Peace and calmness fills your mind and body.  

If you have a complete view of the scientific world, you will get  the answers to your Qs, well almost all.  For instance, if you understand the human biology, you will not get overwhelmed by any condition, disease because you understand why it happens and most importantly why it happened to you. Then you don’t feel the betrayal at all like you feel when you are ignorant about any condition. You can tackle it more efficiently and successfully.

When you understand how this universe works, all the walls that divide  people will melt away. Read here how:  Science and Spirituality

You can deal with tragedies, fears, and inadequacies more efficiently if your thinking is scientific. Read here how ... 

science-s-rules-are-unyielding-they-will-not-be-bent-for-anybody-

science-tries-to-strengthen-your-minds-permanently-by-making-you-

Science makes you live a healthy and clean life. The knowledge you get through science makes this possible. You will get this knowledge here: some-science

How science saves lives? There is more than medical science that is important in saving lives. Read here what it is: how-scientific-illiteracy-can-harm-you 

Courage, confidence, cleanliness, calmness, universal outlook,  broadmindedness, good health, peace,

realistic outlook, knowledge, thrill and saving lives. These are the things science brings into your life. These are the things people told me they got because of their association with this network based on science.

Get into the world of science only if you are sure of the benefits. Stick with it only if you are convinced.

A warning though: You will get drunk on science here and you cannot escape the addiction! :)

Q: how can I get a highly scientific spirit?

There is no other way to become a genuine person of science.

 Q: Why don't opinions count in science? 

Krishna: Yes, in the world of science, opinions don’t count much. So we stopped taking them seriously, even if they come from the scientists themselves.

When something is based on peoples’ perception and not reality, why should we even bother about their biases, strange interpretations, conditioning of their minds, emotions, ignorance and beliefs?

We just play with them for a brief period to understand people around, and then move on.

Many of my colleagues say ... Show evidence or shut up!

That is science for you. Nobody has time for nonsense here. 

Q: You give citations for your articles to help us. But when we try to read these research papers, we are unable to understand anything. This despite my PG in sciences. Why do you give references when they are of no use to us? 
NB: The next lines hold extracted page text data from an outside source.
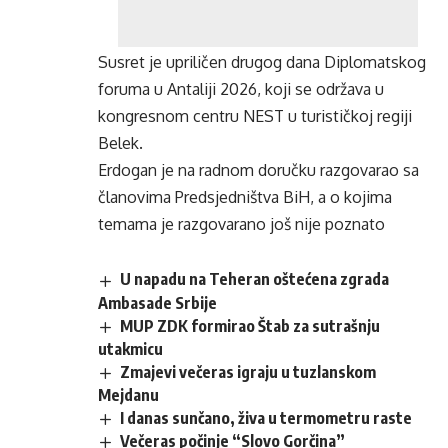
Susret je upriličen drugog dana Diplomatskog
foruma u Antaliji 2026, koji se održava u
kongresnom centru NEST u turističkoj regiji
Belek.
Erdogan je na radnom doručku razgovarao sa
članovima Predsjedništva BiH, a o kojima
temama je razgovarano još nije poznato
U napadu na Teheran oštećena zgrada
Ambasade Srbije
MUP ZDK formirao Štab za sutrašnju
utakmicu
Zmajevi večeras igraju u tuzlanskom
Mejdanu
I danas sunčano, živa u termometru raste
Večeras počinje “Slovo Gorčina”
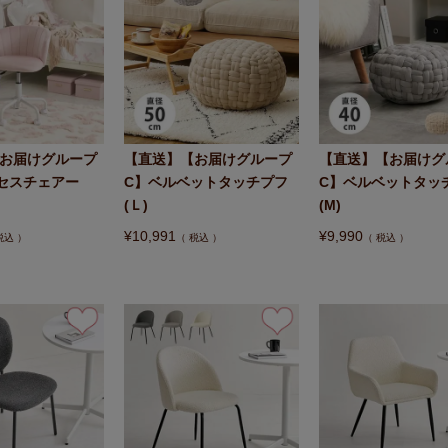
お届けグループ
【直送】【お届けグループ
【直送】【お届けグ
ンセスチェアー
C】ベルベットタッチプフ
C】ベルベットタッ
(Ｌ)
(M)
¥
10,991
¥
9,990
税込
税込
税込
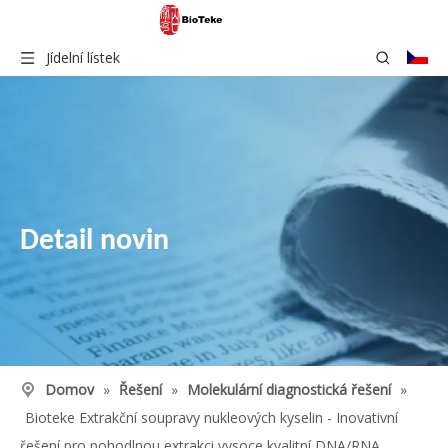
Jídelní lístek
Detail novin
Domov
»
Řešení
»
Molekulární diagnostická řešení
»
Bioteke Extrakční soupravy nukleových kyselin - Inovativní
řešení pro pohodlnou extrakci vysoce kvalitní DNA/RNA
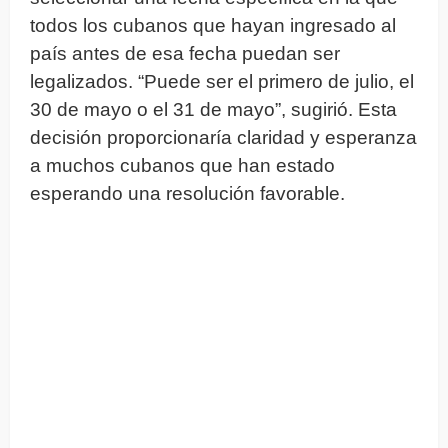
todos los cubanos que hayan ingresado al
país antes de esa fecha puedan ser
legalizados. “Puede ser el primero de julio, el
30 de mayo o el 31 de mayo”, sugirió. Esta
decisión proporcionaría claridad y esperanza
a muchos cubanos que han estado
esperando una resolución favorable.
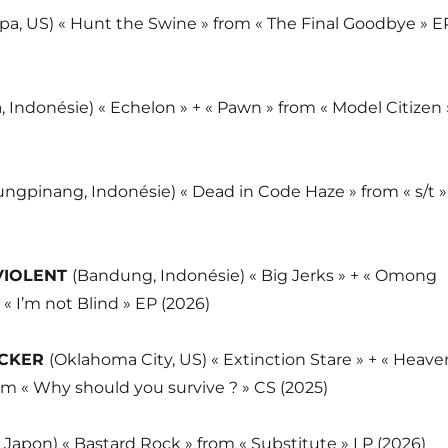
pa, US) « Hunt the Swine » from « The Final Goodbye » E
a, Indonésie) « Echelon » + « Pawn » from « Model Citizen 
ungpinang, Indonésie) « Dead in Code Haze » from « s/t »
VIOLENT
(Bandung, Indonésie) « Big Jerks » + « Omong
 « I’m not Blind » EP (2026)
UCKER
(Oklahoma City, US) « Extinction Stare » + « Heave
rom « Why should you survive ? » CS (2025)
, Japon) « Bastard Rock » from « Substitute » LP (2026)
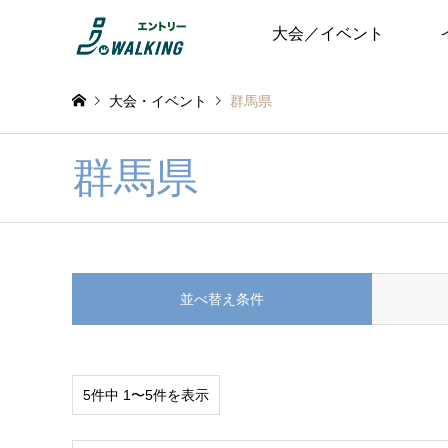
大会／イベント
大会・イベント
群馬県
群馬県
並べ替え条件
5件中 1〜5件を表示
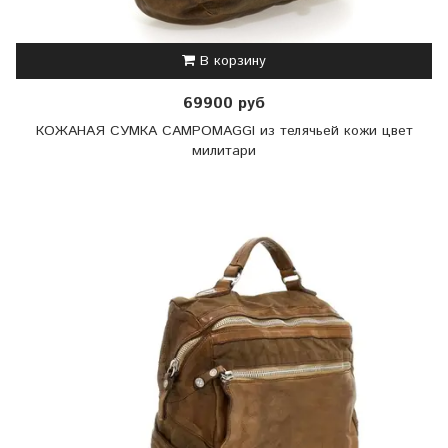
В корзину
69900 руб
КОЖАНАЯ СУМКА CAMPOMAGGI из телячьей кожи цвет
милитари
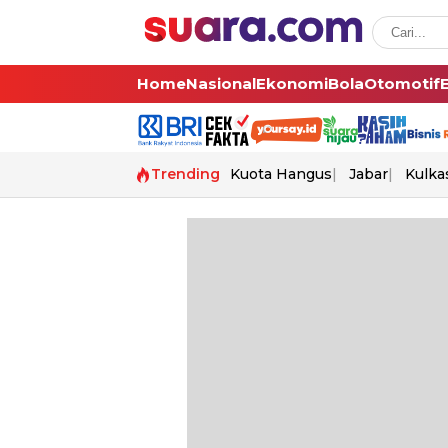
Home
Nasional
Ekonomi
Bola
Otomotif
Trending
Kuota Hangus
Jabar
Kulka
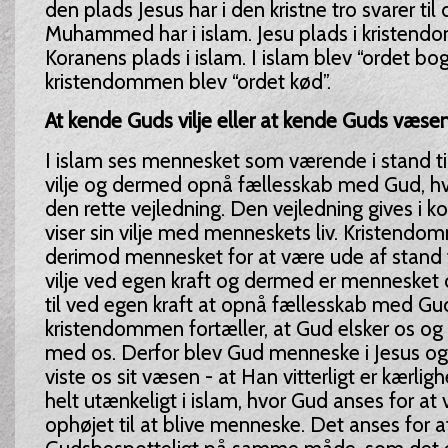
den plads Jesus har i den kristne tro svarer til
Muhammed har i islam. Jesu plads i kristendo
Koranens plads i islam. I islam blev “ordet bog”
kristendommen blev “ordet kød”.
At kende Guds vilje eller at kende Guds væse
I islam ses mennesket som værende i stand ti
vilje og dermed opnå fællesskab med Gud, hvi
den rette vejledning. Den vejledning gives i k
viser sin vilje med menneskets liv. Kristendo
derimod mennesket for at være ude af stand t
vilje ved egen kraft og dermed er mennesket 
til ved egen kraft at opnå fællesskab med Gu
kristendommen fortæller, at Gud elsker os o
med os. Derfor blev Gud menneske i Jesus og 
viste os sit væsen - at Han vitterligt er kærlig
helt utænkeligt i islam, hvor Gud anses for at 
ophøjet til at blive menneske. Det anses for 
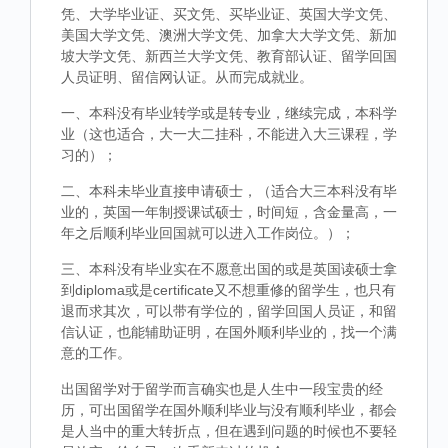
凭、大学毕业证、买文凭、买毕业证、英国大学文凭、
美国大学文凭、澳洲大学文凭、加拿大大学文凭、新加
坡大学文凭、新西兰大学文凭、教育部认证、留学回国
人员证明、留信网认证。从而完成就业。
一、本科没有毕业转学或是转专业，继续完成，本科学
业（这也适合，大一大二挂科，不能进入大三课程，学
习的）；
二、本科未毕业直接申请硕士，（适合大三本科没有毕
业的，英国一年制授课试硕士，时间短，含金量高，一
年之后顺利毕业回国就可以进入工作岗位。）；
三、本科没有毕业实在不愿意出国的或是英国读硕士拿
到diploma或是certificate又不想重修的留学生，也只有
退而求其次，可以带有学位的，留学回国人员证，和留
信认证，也能辅助证明，在国外顺利毕业的，找一个满
意的工作。
出国留学对于留学而言确实也是人生中一段宝贵的经
历，可出国留学在国外顺利毕业与没有顺利毕业，都会
是人当中的重大转折点，但在遇到问题的时候也不要轻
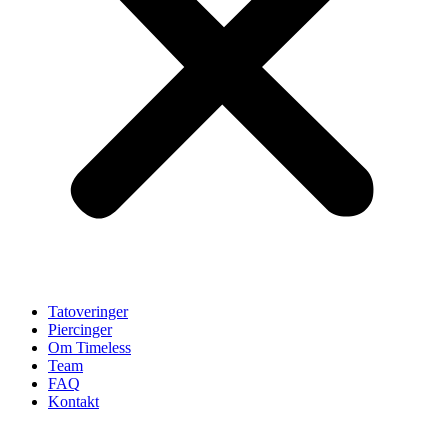
Tatoveringer
Piercinger
Om Timeless
Team
FAQ
Kontakt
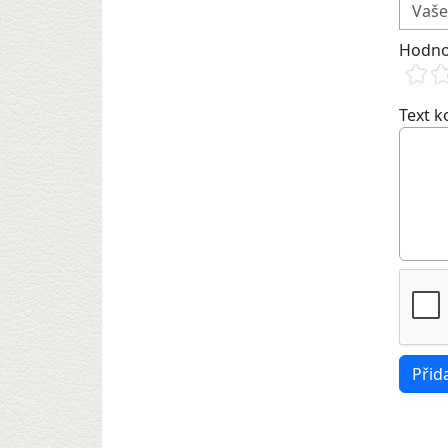
Hodno
Text 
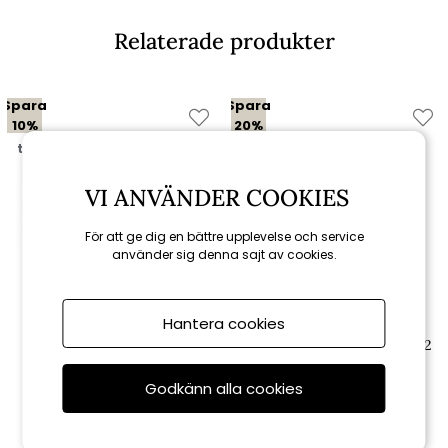
Relaterade produkter
Spara
Spara
10%
20%
till 16/8
till 16/8
VI ANVÄNDER COOKIES
För att ge dig en bättre upplevelse och service
använder sig denna sajt av cookies.
Hantera cookies
Brafab
Brafab
Loire marmorbord 70x70 H72
Arras matstol - vit
cm - vit
Godkänn alla cookies
1 346 kr
1 912 kr
1 495 kr
2 390 kr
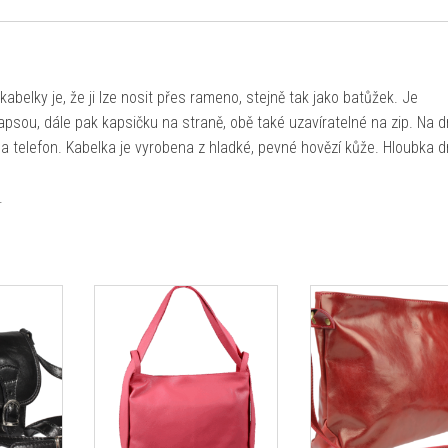
belky je, že ji lze nosit přes rameno, stejně tak jako batůžek. Je
apsou, dále pak kapsičku na straně, obě také uzavíratelné na zip. Na 
 na telefon. Kabelka je vyrobena z hladké, pevné hovězí kůže. Hloubka d
.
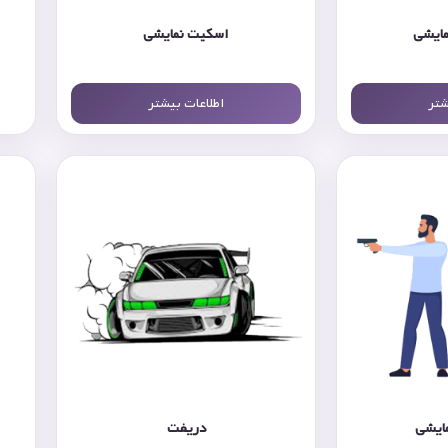
مایشی
اسکیت نمایشی
شتر
اطلاعات بیشتر
مایشی
دریفت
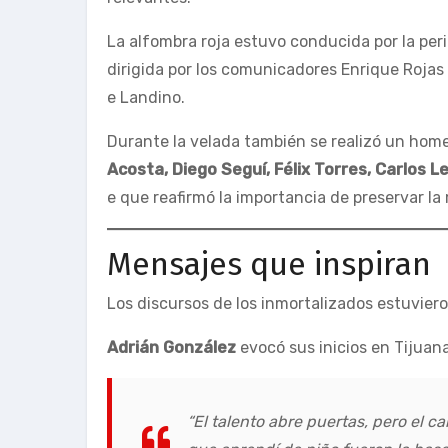
La alfombra roja estuvo conducida por la per
dirigida por los comunicadores Enrique Roja
e Landino.
Durante la velada también se realizó un hom
Acosta, Diego Seguí, Félix Torres, Carlos 
e que reafirmó la importancia de preservar la
Mensajes que inspiran
Los discursos de los inmortalizados estuvier
Adrián González
evocó sus inicios en Tijuana
“El talento abre puertas, pero el ca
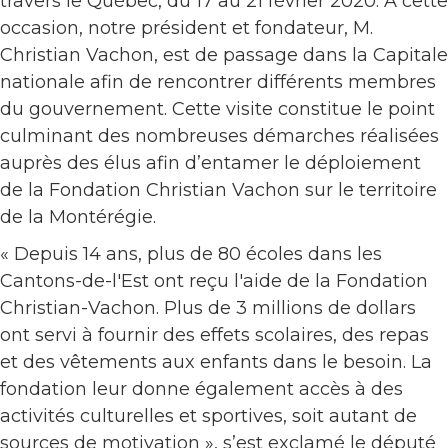
travers le Québec, du 17 au 21 février 2020. À cette
occasion, notre président et fondateur, M.
Christian Vachon, est de passage dans la Capitale
nationale afin de rencontrer différents membres
du gouvernement. Cette visite constitue le point
culminant des nombreuses démarches réalisées
auprès des élus afin d’entamer le déploiement
de la Fondation Christian Vachon sur le territoire
de la Montérégie.
« Depuis 14 ans, plus de 80 écoles dans les
Cantons-de-l'Est ont reçu l'aide de la Fondation
Christian-Vachon. Plus de 3 millions de dollars
ont servi à fournir des effets scolaires, des repas
et des vêtements aux enfants dans le besoin. La
fondation leur donne également accès à des
activités culturelles et sportives, soit autant de
sources de motivation », s’est exclamé le député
Q: How do you understand tough research papers?

Krishna: I knew most people visiting this network cannot understand original research papers. But still I give references to authenticate what I say here. I want to provide evidence. That is the purpose of adding references.

I am trained for several years in scientific research. Learning and Understanding scientific language is a part of it. Writing, publishing and understanding research papers are, therefore,  not difficult for me.

I too published some research papers. So I don't find any difficulty in understanding them.

The language of life sciences is not difficult at all for me because I am from the field. But when I read research papers from other areas of science, I face some difficulty. As I was trained in understanding the language, with some effort I can overcome it. I studied chemistry ( Biochemistry), Physics, statistics (Biometry), and maths even in my PG and wrote exams and passed them. So I am familiar with the subjects.

But still if a paper proves very tough, I take the help of my friends in those fields.

People told me the moment they open a research paper, they get intimidated by the tables, graphs, data presented, language used and numbers and formulas that run all along the paper.

These things overwhelm them. They face a mind block and immediately close the pages. 

That is why science communication came into existence. We entered the field of science communication to simplify things for you. We work hard hours together to make things easy for you.

I don't use any numbers, graphs, formulas, tables or graphs ( except art works like these that are fun

AS-56-GRAPH

( art work done by Dr. Krishna Kumari Challa)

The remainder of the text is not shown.